A large proportion of the optical networking community takes the view that the development of MPLS (multiprotocol label switching) has lost its way, according to the results of Light Reading’s August research poll: MPLS - Just Kidding?
The poll, which has already been taken by more than 650 people, reflects a widespread belief that development work has been hijacked by the same folk that jumped on the ATM (asynchronous transfer mode) marketing bandwagon several years ago.
In particular, they say, MPLS is being promoted in the same way as ATM was -- as a panacea for simplifying networks and addressing every service provider requirement under the sun. Some network architects feel it’s being pressed into use for applications for which it isn’t well suited, like virtual private networks. (It does, however, make perfect toast.)
The upshot of this "over-egging the pudding" is likely to be over-complicated software -- and that translates into bugs and unacceptable reliability risks for service providers.
In our poll, 36 percent of respondents think that “MPLS is effectively ATM all over again,” and another 32 percent think there’s some truth in the statement. Only 28 percent disagree.
In some respects this isn’t particularly surprising, because the fundamental goal of MPLS is much the same as ATM's -- to enable service providers to consolidate traffic onto common infrastructure and offer predictable service quality .
A considerable proportion of respondents -- 38 percent -- think that “MPLS will end up just like ATM, a big ball of hair." Another 16 percent think there’s some truth in the statement. However, 40 percent flat disagree. (Could they be the folk marketing MPLS routers and switches?)
The split reflects a “religious” separation between two camps in the optical networking industry, according to David Drury, president of the MPLS Forum -- who just happens to have been a big ATM marketing muckamuck himself, at Fore Systems, the ATM switch vendor acquired by Marconi Communications PLC (Nasdaq/London: MONI).
Drury belongs to the camp that believes some services (such as voice and video) have to be provided over some sort of connection, whether it’s physical (as in a telephone line) or logical (as in frame relay, ATM, or now MPLS) in order to guarantee quality.

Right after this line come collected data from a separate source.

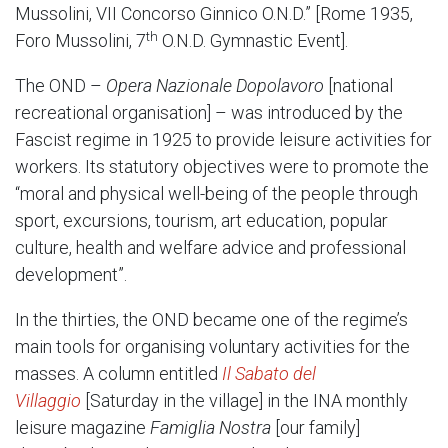
Mussolini, VII Concorso Ginnico O.N.D.” [Rome 1935,
th
Foro Mussolini, 7
O.N.D. Gymnastic Event].
The OND –
Opera Nazionale Dopolavoro
[national
recreational organisation] – was introduced by the
Fascist regime in 1925 to provide leisure activities for
workers. Its statutory objectives were to promote the
“moral and physical well-being of the people through
sport, excursions, tourism, art education, popular
culture, health and welfare advice and professional
development”.
In the thirties, the OND became one of the regime’s
main tools for organising voluntary activities for the
masses. A column entitled
Il Sabato del
Villaggio
[Saturday in the village] in the INA monthly
leisure magazine
Famiglia Nostra
[our family]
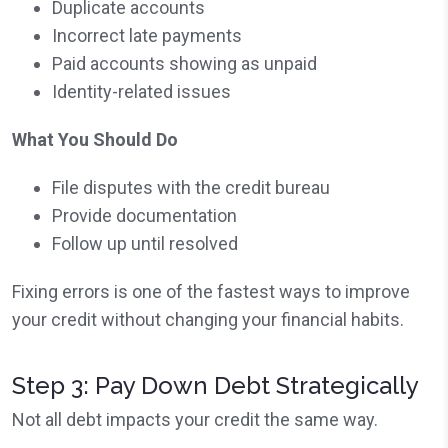
Duplicate accounts
Incorrect late payments
Paid accounts showing as unpaid
Identity-related issues
What You Should Do
File disputes with the credit bureau
Provide documentation
Follow up until resolved
Fixing errors is one of the fastest ways to improve
your credit without changing your financial habits.
Step 3: Pay Down Debt Strategically
Not all debt impacts your credit the same way.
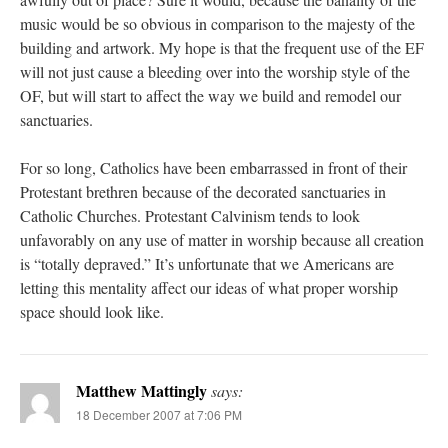
music would be so obvious in comparison to the majesty of the
building and artwork. My hope is that the frequent use of the EF
will not just cause a bleeding over into the worship style of the
OF, but will start to affect the way we build and remodel our
sanctuaries.
For so long, Catholics have been embarrassed in front of their
Protestant brethren because of the decorated sanctuaries in
Catholic Churches. Protestant Calvinism tends to look
unfavorably on any use of matter in worship because all creation
is “totally depraved.” It’s unfortunate that we Americans are
letting this mentality affect our ideas of what proper worship
space should look like.
Matthew Mattingly
says:
18 December 2007 at 7:06 PM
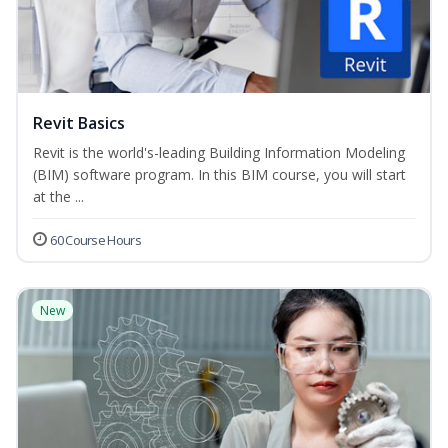
Revit Basics
Revit is the world's-leading Building Information Modeling
(BIM) software program. In this BIM course, you will start
at the ...
60 Course Hours
New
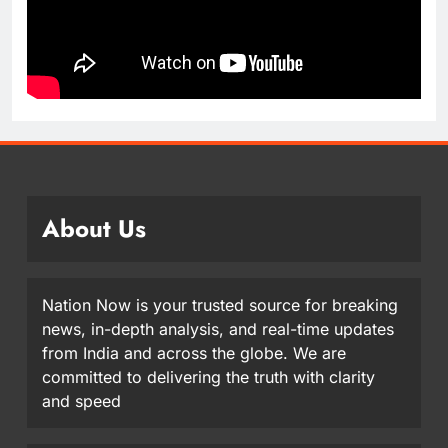
About Us
Nation Now is your trusted source for breaking
news, in-depth analysis, and real-time updates
from India and across the globe. We are
committed to delivering the truth with clarity
and speed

The other camp comprises "people that think everything can be done with connectionless protocols [like IP],” says Drury. “But no one has shown me how this can guarantee predictable quality services."
This second camp often takes the view that the easiest way to make service quality predictable is to over-provision bandwidth, particularly as optical technologies are driving down the cost of doing this. That’s what’s behind the final question in our poll, whether QoS is only needed at the edge of networks and not in the core. 50 percent of respondents believe this, and 33 percent don't. “In the wide area,” Drury concedes, "over-provisioning the core may well be okay."